Bir sitede bazı iddialar var, burada şöyle bir yazı var: Sorunun Türkçe çevirisi:

- Kur’an-ı Kerime yönelik karalama amaçlı açılan sitede, aşağıdaki ayetlerde ciddi hatalar olduğu söylenmiştir; Buna göre şu ayetlerde, Neml 27: 21; İmran 3: 158; Saffat 37: 68; Tövbe 9: 47; İmran 3: 167; Haşir 59: 13. Yazım / hecelemede yapılan hatalar sonucunda Arapça olumsuzlama kelimesi olan “la” fazladan “Elif” harfini takip ediyor. “La” kelimesi “Hayır” demektir. Fakat bu arada Arapça “L” harfi anlamı “kesinlikle” olan bir kelime ile birleştirilmiştir.
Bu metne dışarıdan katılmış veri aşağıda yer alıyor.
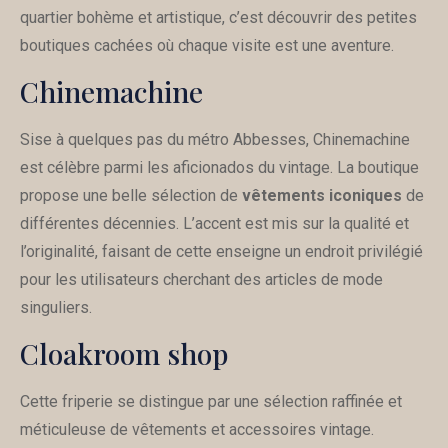
quartier bohème et artistique, c’est découvrir des petites
boutiques cachées où chaque visite est une aventure.
Chinemachine
Sise à quelques pas du métro Abbesses, Chinemachine
est célèbre parmi les aficionados du vintage. La boutique
propose une belle sélection de
vêtements iconiques
de
différentes décennies. L’accent est mis sur la qualité et
l’originalité, faisant de cette enseigne un endroit privilégié
pour les utilisateurs cherchant des articles de mode
singuliers.
Cloakroom shop
Cette friperie se distingue par une sélection raffinée et
méticuleuse de vêtements et accessoires vintage.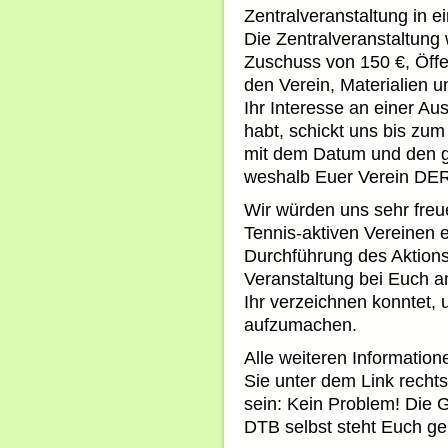
Zentralveranstaltung in 
Die Zentralveranstaltung
Zuschuss von 150 €, Öffen
den Verein, Materialien u
Ihr Interesse an einer Au
habt, schickt uns bis zu
mit dem Datum und den ge
weshalb Euer Verein DER 
Wir würden uns sehr freu
Tennis-aktiven Vereinen
Durchführung des Aktion
Veranstaltung bei Euch 
Ihr verzeichnen konntet, 
aufzumachen.
Alle weiteren Information
Sie unter dem Link rechts
sein: Kein Problem! Die 
DTB selbst steht Euch ge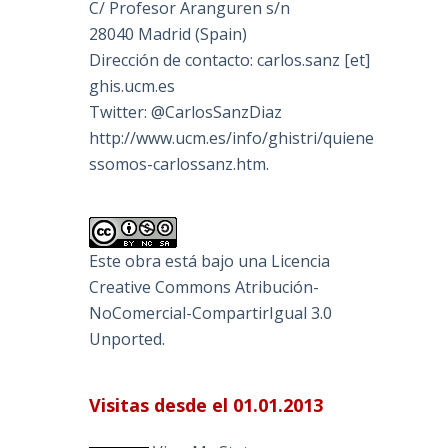
C/ Profesor Aranguren s/n
28040 Madrid (Spain)
Dirección de contacto: carlos.sanz [et]
ghis.ucm.es
Twitter: @CarlosSanzDiaz
http://www.ucm.es/info/ghistri/quiene
ssomos-carlossanz.htm.
Este obra está bajo una
Licencia
Creative Commons Atribución-
NoComercial-CompartirIgual 3.0
Unported
.
Visitas desde el 01.01.2013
Bu da “Hayır” kelimesinin zıddıdır. “La” kelimesinden sonra fazladan konulan “Elif” kaldırılırsa anlam da düzelecektir.)

- Şimdi iddialarına göre “la” kelimesi olumsuz manada olup hayır anlamına gelmektedir, fakat verdikleri ayette ise olumlu anlamdadır, bunu Kur’an-ı Kerim’in yanlış yazıldığına bağlıyorlar açıklayabilir misiniz?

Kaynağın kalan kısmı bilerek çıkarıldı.